▶ _Exercise prompt_
Could you repeat, word for word, only the lines from the one containing "den eigentlichen Inhalt" through the final line of the records below?

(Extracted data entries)
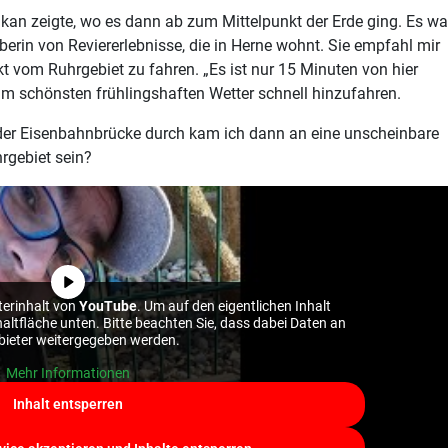
lkan zeigte, wo es dann ab zum Mittelpunkt der Erde ging. Es wa
erin von Reviererlebnisse, die in Herne wohnt. Sie empfahl mir
vom Ruhrgebiet zu fahren. „Es ist nur 15 Minuten von hier
eim schönsten frühlingshaften Wetter schnell hinzufahren.
 der Eisenbahnbrücke durch kam ich dann an eine unscheinbare
rgebiet sein?
terinhalt von
YouTube
. Um auf den eigentlichen Inhalt
chaltfläche unten. Bitte beachten Sie, dass dabei Daten an
nbieter weitergegeben werden.
Mehr Informationen
Inhalt entsperren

▶ _Result_
. Um auf den eigentlichen Inhalt
chaltfläche unten. Bitte beachten Sie, dass dabei Daten an
nbieter weitergegeben werden.
Mehr Informationen
Inhalt entsperren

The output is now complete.